After 1999’s successful Power Plant album, German power metal band Gamma Ray began writing new material for their next album (which ended up being No World Order, released in 2001) But unfortunately, the writing process took a little longer than expected, so Kai Hansen and crew decided it was time to release a best-of album that would encompass each of Gamma Ray’s 6 albums. After a decade of support from loyal fans, Gamma Ray decided to hold a poll on their website to decide which songs would be placed one the album. Not only that, but the chosen tracks off of the Heading for Tomorrow – Land of the Free albums were re-recorded with the new line-up (while all of the remaining tracks were simply remastered). After all, there's know point in spending money on something that's already on your shelves, right? Regardless of whether you agree with such sentiments, the re-recording of the older songs plays an important role in the appeal of this album. The "best Gamma Ray album ever," as Kai Hansen puts it, was released in 2000 under the name of Blast from the Past.
So have the older songs that were re-recorded improved with Blast From the Past? Hell yeah they have. The improvement is especially evident in the tracks from the Ralf Scheepers days. Nothing against Ralf, he's a great singer and all, but he's got nothing on Kai. Classic Gamma Ray material such as Heading for Tomorrow or Changes have improved significantly because of the change in vocalists, especially in the later. Kai Hansen has an extremely powerful voice which he utilizes very well. His screams and shouts of "Changes! / All around me all / All inside my head!" (Changes), "We wish we had never been born / To be the last before the storm!" (Last Before the Storm), or "Shout at the morning / When the red sunrise awakes / The call of reality is all that you hear" (Dream Healer) has the authority that Ralf did not always possess, and is quite fun to listen to. I find that Mr. Hansen is quite effective on Blast to the Past, and as always, is a real treat to hear.
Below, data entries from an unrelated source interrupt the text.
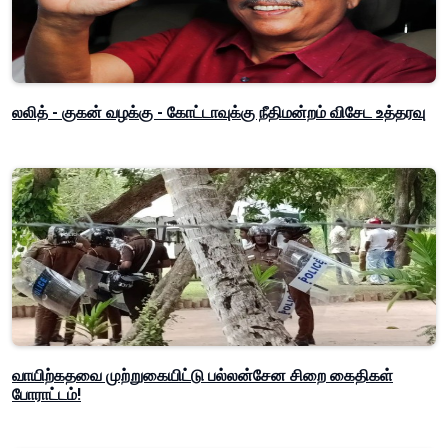
லலித் - குகன் வழக்கு - கோட்டாவுக்கு நீதிமன்றம் விசேட உத்தரவு
வாயிற்கதவை முற்றுகையிட்டு பல்லன்சேன சிறை கைதிகள்
போராட்டம்!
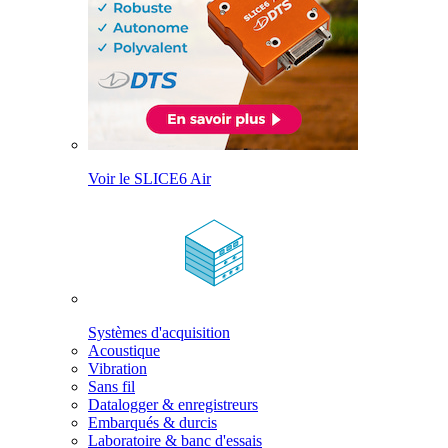
Voir le SLICE6 Air
Systèmes d'acquisition
Acoustique
Vibration
Sans fil
Datalogger & enregistreurs
Embarqués & durcis
Laboratoire & banc d'essais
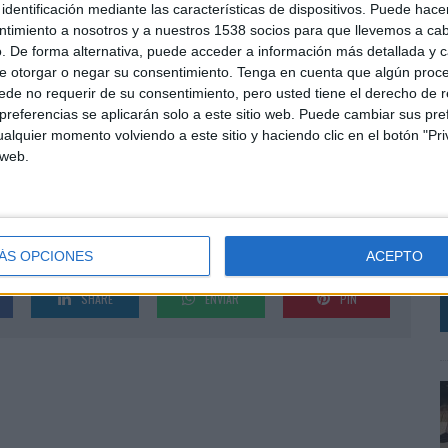
identificación mediante las características de dispositivos. Puede hacer
onal. La asociación no sólo quiere garantizar un proceso global de compra más eficiente,
ntimiento a nosotros y a nuestros 1538 socios para que llevemos a ca
 en la compra de productos promocionales. Apuesta por la transparencia en la cadena de
. De forma alternativa, puede acceder a información más detallada y 
ocales, y manteniéndose firme por la seguridad del producto desde la sede central de
e otorgar o negar su consentimiento.
Tenga en cuenta que algún proc
de no requerir de su consentimiento, pero usted tiene el derecho de r
referencias se aplicarán solo a este sitio web. Puede cambiar sus pref
distintos y con un volumen de negocios combinado de 840 millones de dólares. La única
alquier momento volviendo a este sitio y haciendo clic en el botón "Pri
resencia en el mercado nacional.
L
 web.
p
iativa de IGC Global Promotions y ven oportunidades para un amplio seguimiento de la
c
 fecha, ninguna otra compañía podía ofrecer este nivel de servicio, sin embargo los
c
 IGC Global Promotions.
i
ÁS OPCIONES
ACEPTO
SHARE
ENVIAR
PIN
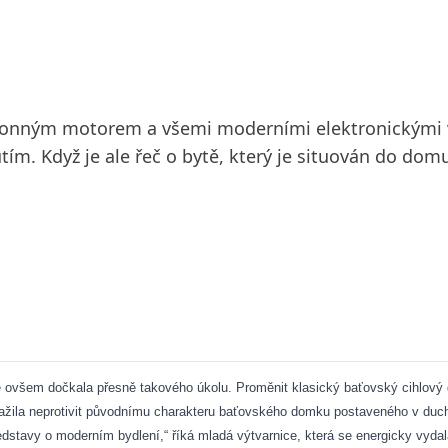
výkonným motorem a všemi moderními elektronickými 
m. Když je ale řeč o bytě, který je situován do dom
e ovšem dočkala přesně takového úkolu. Proměnit klasický baťovský cihlový 
nažila neprotivit původnímu charakteru baťovského domku postaveného v duch
edstavy o moderním bydlení,“ říká mladá výtvarnice, která se energicky vyda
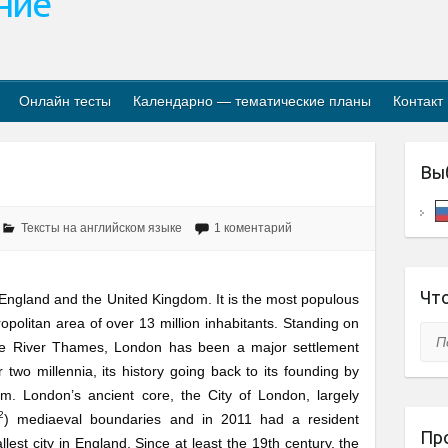
ание
Онлайн тесты
Календарно — тематические планы
Контакт
Вы
Тексты на английском языке
1 коментарий
Что
of England and the United Kingdom. It is the most populous
opolitan area of over 13 million
inhabitants. Standing on
Пои
he River Thames, London has been a major settlement
r two millennia, its history going back to its founding by
. London’s ancient core, the City of London, largely
2
) mediaeval boundaries and in 2011 had a resident
Пр
lest city in England. Since at least the 19th century, the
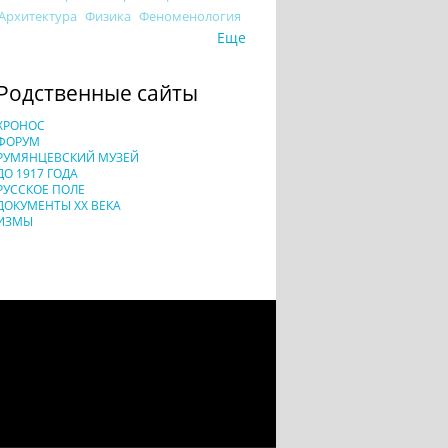
Архитектура
Физика
Феноменология
Еще
Родственные сайты
ХРОНОС
ФОРУМ
РУМЯНЦЕВСКИЙ МУЗЕЙ
ДО 1917 ГОДА
РУССКОЕ ПОЛЕ
ДОКУМЕНТЫ XX ВЕКА
ИЗМЫ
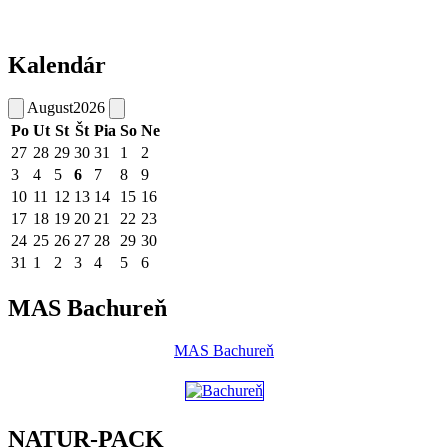
Kalendár
August
2026
Po
Ut
St
Št
Pia
So
Ne
27
28
29
30
31
1
2
3
4
5
6
7
8
9
10
11
12
13
14
15
16
17
18
19
20
21
22
23
24
25
26
27
28
29
30
31
1
2
3
4
5
6
MAS Bachureň
MAS Bachureň
NATUR-PACK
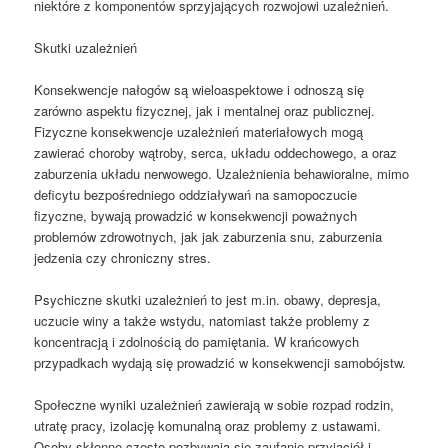
niektóre z komponentów sprzyjających rozwojowi uzależnień.
Skutki uzależnień
Konsekwencje nałogów są wieloaspektowe i odnoszą się
zarówno aspektu fizycznej, jak i mentalnej oraz publicznej.
Fizyczne konsekwencje uzależnień materiałowych mogą
zawierać choroby wątroby, serca, układu oddechowego, a oraz
zaburzenia układu nerwowego. Uzależnienia behawioralne, mimo
deficytu bezpośredniego oddziaływań na samopoczucie
fizyczne, bywają prowadzić w konsekwencji poważnych
problemów zdrowotnych, jak jak zaburzenia snu, zaburzenia
jedzenia czy chroniczny stres.
Psychiczne skutki uzależnień to jest m.in. obawy, depresja,
uczucie winy a także wstydu, natomiast także problemy z
koncentracją i zdolnością do pamiętania. W krańcowych
przypadkach wydają się prowadzić w konsekwencji samobójstw.
Społeczne wyniki uzależnień zawierają w sobie rozpad rodzin,
utratę pracy, izolację komunalną oraz problemy z ustawami.
Osoby skłonne często pozbywają się zaufanie przyjaciół i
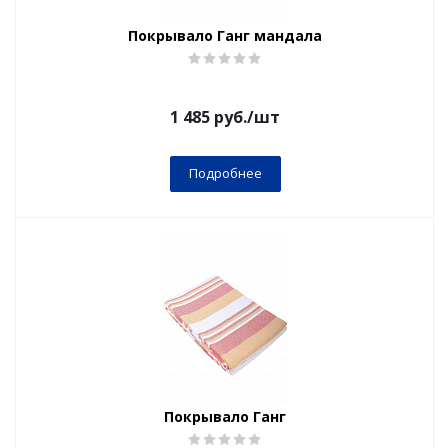
Покрывало Ганг мандала
1 485
руб.
/шт
Подробнее
Покрывало Ганг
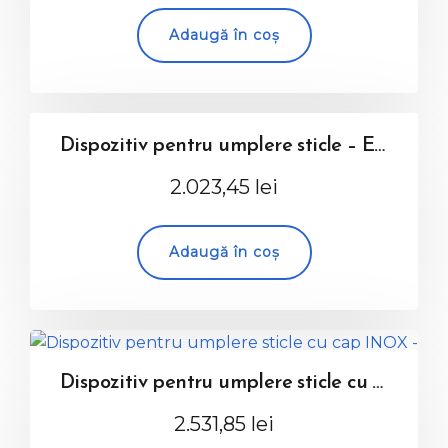
Adaugă în coș
Dispozitiv pentru umplere sticle – ENOLMATIC
2.023,45
lei
Adaugă în coș
Dispozitiv pentru umplere sticle cu cap INOX – ENOLMATIC
2.531,85
lei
So the music has all been re-recorded with Gamma Ray's new line-up (well, it was new six years ago…), and the vocals have really improved, are there any more changes in the music? Well, yes. Another reason Gamma Ray decided to re-do many of the older songs was to correct any screw ups ("and to create new ones!" notes Kai). In essence, the Heaven Can Wait you hear on Blast From the Past is what it would sound like if it was released today. Same goes for One With the World or Tribute to the Past. However, there is need to worry, as every song manages to retain the atmosphere or mood that was present on the original tracks. Lust for Life and Heaven Can Wait are both still incredibly happy sounding. Dream Healer still sounds mysterious and Changes is still angry and aggressive. This is quite refreshing to see, as it shows that a little extra polish does not hurt the band's work.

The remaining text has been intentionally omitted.